Campaigners say walkers often take their lives in their hands crossing the busy A19, between Ingleby Arncliffe and Ingleby Cross, near Northallerton, and fear someone will be badly injured or killed. Now they say it is time something was done.

The 192-mile Coast to Coast walk was devised by Alfred Wainwright in 1973, taking trekkers from the Irish Sea at St Bees in Cumbria to Robin Hood’s Bay on the North Yorkshire coast.

It goes through three national parks – the Lake District, the Yorkshire Dales and the North York Moors – and is hugely popular with long-distance walkers.

But when it was devised the A19 was not the busy dual carriageway it is today, so for many walkers the section which takes pedestrians across the road near Ingleby Cross is safety hazard.

For Ashley Vaughan Watson, who runs the nearby Somerset House bed and breakfast, a footbridge is desperately needed and he’s now launched the online petition to rally support.

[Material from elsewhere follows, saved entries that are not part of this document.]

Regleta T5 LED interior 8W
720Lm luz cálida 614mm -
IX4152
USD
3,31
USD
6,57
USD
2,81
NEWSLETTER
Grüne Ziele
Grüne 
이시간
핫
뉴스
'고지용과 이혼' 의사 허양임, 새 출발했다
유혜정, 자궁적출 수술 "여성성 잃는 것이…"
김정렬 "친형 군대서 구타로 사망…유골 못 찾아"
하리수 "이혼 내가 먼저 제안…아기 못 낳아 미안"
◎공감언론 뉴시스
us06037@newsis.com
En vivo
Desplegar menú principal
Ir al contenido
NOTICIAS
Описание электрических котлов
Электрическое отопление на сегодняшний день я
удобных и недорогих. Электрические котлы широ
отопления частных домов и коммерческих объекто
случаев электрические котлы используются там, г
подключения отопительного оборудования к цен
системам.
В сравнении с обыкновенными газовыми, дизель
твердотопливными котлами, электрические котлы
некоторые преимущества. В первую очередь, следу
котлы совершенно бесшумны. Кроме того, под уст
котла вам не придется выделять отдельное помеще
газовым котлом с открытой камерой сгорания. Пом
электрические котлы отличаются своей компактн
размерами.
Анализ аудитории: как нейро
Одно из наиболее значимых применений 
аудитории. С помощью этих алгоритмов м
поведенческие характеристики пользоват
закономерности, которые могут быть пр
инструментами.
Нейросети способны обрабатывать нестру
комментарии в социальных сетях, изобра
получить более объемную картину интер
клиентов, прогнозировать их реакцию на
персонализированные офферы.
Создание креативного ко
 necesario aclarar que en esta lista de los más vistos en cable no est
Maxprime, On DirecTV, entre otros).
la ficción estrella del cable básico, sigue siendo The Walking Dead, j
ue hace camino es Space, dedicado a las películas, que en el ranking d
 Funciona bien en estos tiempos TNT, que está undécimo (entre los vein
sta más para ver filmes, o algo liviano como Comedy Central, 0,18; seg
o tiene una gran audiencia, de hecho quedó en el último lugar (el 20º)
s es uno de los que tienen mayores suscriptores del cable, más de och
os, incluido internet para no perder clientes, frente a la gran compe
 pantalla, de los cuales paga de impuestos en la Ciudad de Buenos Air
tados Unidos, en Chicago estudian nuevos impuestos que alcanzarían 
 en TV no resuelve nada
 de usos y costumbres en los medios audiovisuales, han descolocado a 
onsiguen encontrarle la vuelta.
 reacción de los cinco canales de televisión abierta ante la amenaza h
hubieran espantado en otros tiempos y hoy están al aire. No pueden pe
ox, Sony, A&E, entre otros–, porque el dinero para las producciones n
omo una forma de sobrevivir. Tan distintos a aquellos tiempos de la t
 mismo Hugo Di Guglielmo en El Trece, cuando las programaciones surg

“At the moment it’s bad because the A19 has become the main route north and south because of roadworks on the A1,” he said.

“Trying to cross the road with a rucksack and maybe a dog, it’s an accident waiting to happen. Quite a few of our guests are coast to coast walkers and they’ve told us they have come close many times.

“It has been raised in the past but nothing happens, it will only be if somebody dies. We want to prove we have the backing of enough people before we go to the authorities. If we can get a few thousand signatures that would give us ammunition to back the case.

“We need a bridge. People are not going to be keen to walk along a big diversion. They have already walked 24 miles by the time they get here from Richmond and the Coast to Coast is a big economic boost for this area.”

He claimed that some 10,000 people from all over the world followed the route every year - and the online petition needs that number of signatures to get a Government response.